Saved entries

"""

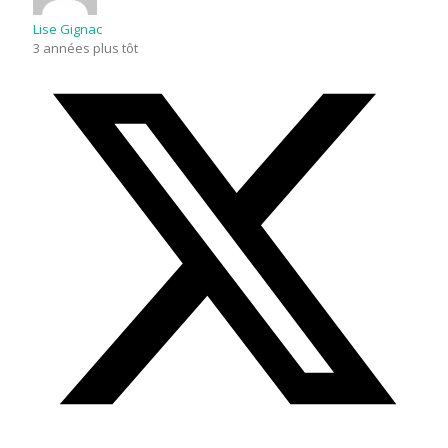
Lise Gignac
3 années plus tôt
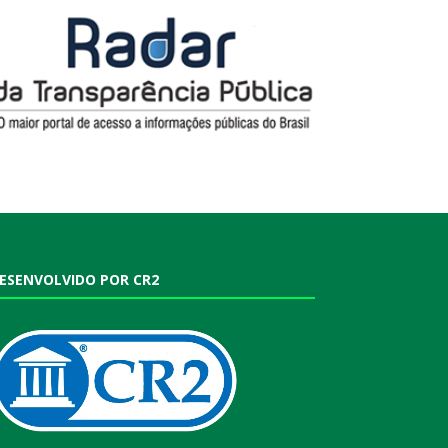
ESENVOLVIDO POR CR2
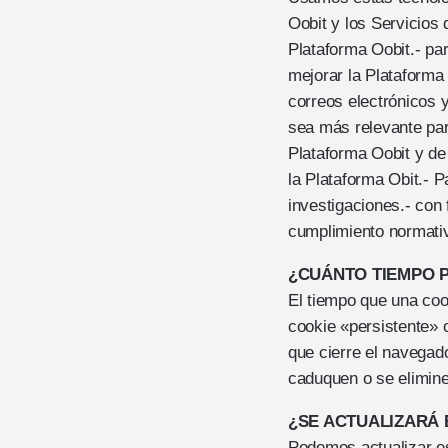
Oobit y los Servicios d
Plataforma Oobit.- pa
mejorar la Plataforma 
correos electrónicos y
sea más relevante para
Plataforma Oobit y de
la Plataforma Obit.- P
investigaciones.- con 
cumplimiento normati
¿CUÁNTO TIEMPO P
‍El tiempo que una co
cookie «persistente» 
que cierre el navegad
caduquen o se elimine
¿SE ACTUALIZARÁ 
‍Podemos actualizar e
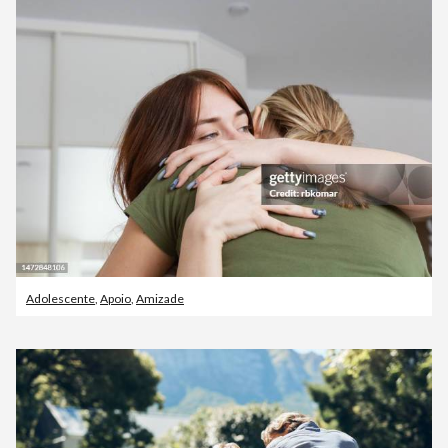
Adolescente
,
Apoio
,
Amizade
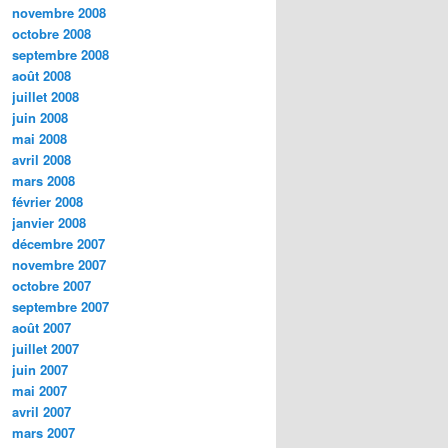
novembre 2008
octobre 2008
septembre 2008
août 2008
juillet 2008
juin 2008
mai 2008
avril 2008
mars 2008
février 2008
janvier 2008
décembre 2007
novembre 2007
octobre 2007
septembre 2007
août 2007
juillet 2007
juin 2007
mai 2007
avril 2007
mars 2007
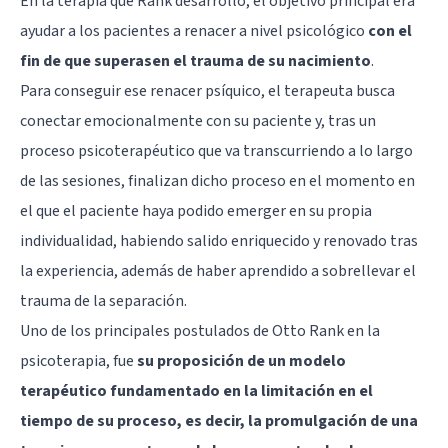
En la terapia que Rank desarrolló, el objetivo principal era
ayudar a los pacientes a renacer a nivel psicológico
con el
fin de que superasen el trauma de su nacimiento
.
Para conseguir ese renacer psíquico, el terapeuta busca
conectar emocionalmente con su paciente y, tras un
proceso psicoterapéutico que va transcurriendo a lo largo
de las sesiones, finalizan dicho proceso en el momento en
el que el paciente haya podido emerger en su propia
individualidad, habiendo salido enriquecido y renovado tras
la experiencia, además de haber aprendido a sobrellevar el
trauma de la separación.
Uno de los principales postulados de Otto Rank en la
psicoterapia, fue
su proposición de un modelo
terapéutico fundamentado en la limitación en el
tiempo de su proceso, es decir, la promulgación de una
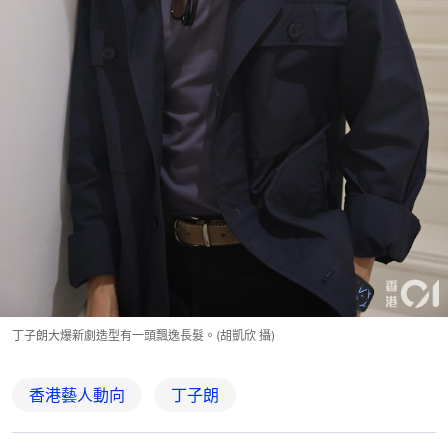
丁子朗大爆新劇造型有一頭飄逸長髮。(胡凱欣 攝)
香港藝人動向
丁子朗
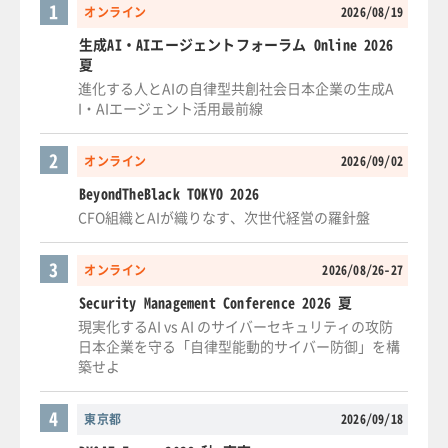
1
オンライン
2026/08/19
生成AI・AIエージェントフォーラム Online 2026
夏
進化する人とAIの自律型共創社会日本企業の生成A
I・AIエージェント活用最前線
2
オンライン
2026/09/02
BeyondTheBlack TOKYO 2026
CFO組織とAIが織りなす、次世代経営の羅針盤
3
オンライン
2026/08/26-27
Security Management Conference 2026 夏
現実化するAI vs AI のサイバーセキュリティの攻防
日本企業を守る「自律型能動的サイバー防御」を構
築せよ
4
東京都
2026/09/18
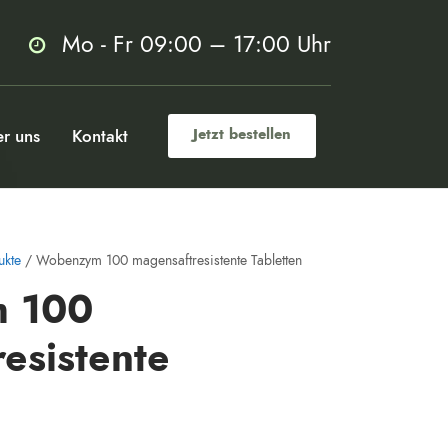
Mo - Fr 09:00 – 17:00 Uhr
r uns
Kontakt
Jetzt bestellen
ukte
/ Wobenzym 100 magensaftresistente Tabletten
 100
esistente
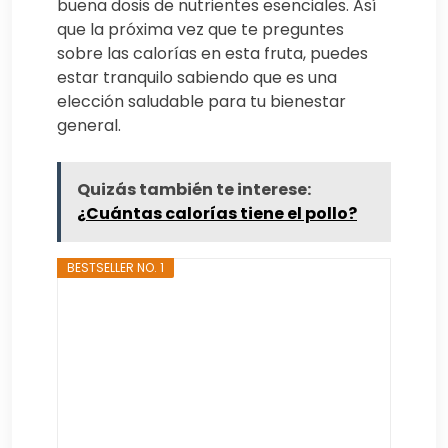
buena dosis de nutrientes esenciales. Así
que la próxima vez que te preguntes
sobre las calorías en esta fruta, puedes
estar tranquilo sabiendo que es una
elección saludable para tu bienestar
general.
Quizás también te interese:
¿Cuántas calorías tiene el pollo?
BESTSELLER NO. 1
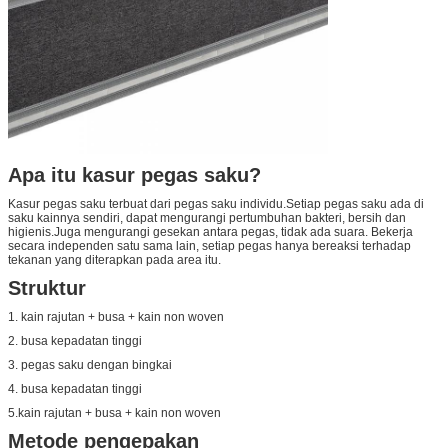
Apa itu kasur pegas saku?
Kasur pegas saku terbuat dari pegas saku individu.Setiap pegas saku ada di
saku kainnya sendiri, dapat mengurangi pertumbuhan bakteri, bersih dan
higienis.Juga mengurangi gesekan antara pegas, tidak ada suara. Bekerja
secara independen satu sama lain, setiap pegas hanya bereaksi terhadap
tekanan yang diterapkan pada area itu.
Struktur
1. kain rajutan + busa + kain non woven
2. busa kepadatan tinggi
3. pegas saku dengan bingkai
4. busa kepadatan tinggi
5.kain rajutan + busa + kain non woven
Metode pengepakan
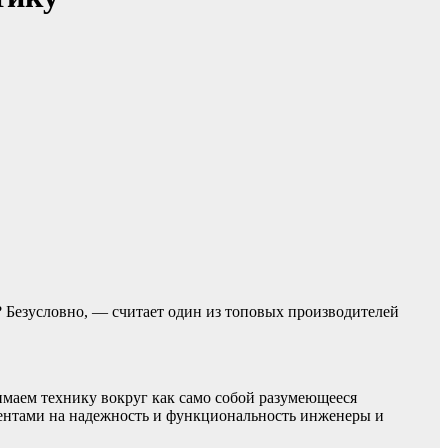
 Безусловно, — считает один из топовых производителей
имаем технику вокруг как само собой разумеющееся
центами на надежность и функциональность инженеры и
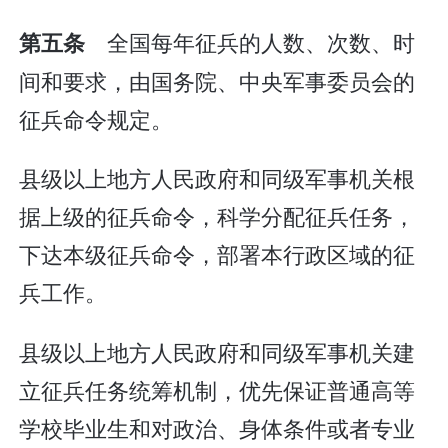
全国每年征兵的人数、次数、时
第五条
间和要求，由国务院、中央军事委员会的
征兵命令规定。
县级以上地方人民政府和同级军事机关根
据上级的征兵命令，科学分配征兵任务，
下达本级征兵命令，部署本行政区域的征
兵工作。
县级以上地方人民政府和同级军事机关建
立征兵任务统筹机制，优先保证普通高等
学校毕业生和对政治、身体条件或者专业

"""

* [What to work on]:
Lines above with the string "pegas" need to be found and copied.

* [Response to the exercise]:
Apa itu kasur pegas saku?
Kasur pegas saku terbuat dari pegas saku individu.Setiap pegas saku ada di
higienis.Juga mengurangi gesekan antara pegas, tidak ada suara. Bekerja
secara independen satu sama lain, setiap pegas hanya bereaksi terhadap
3. pegas saku dengan bingkai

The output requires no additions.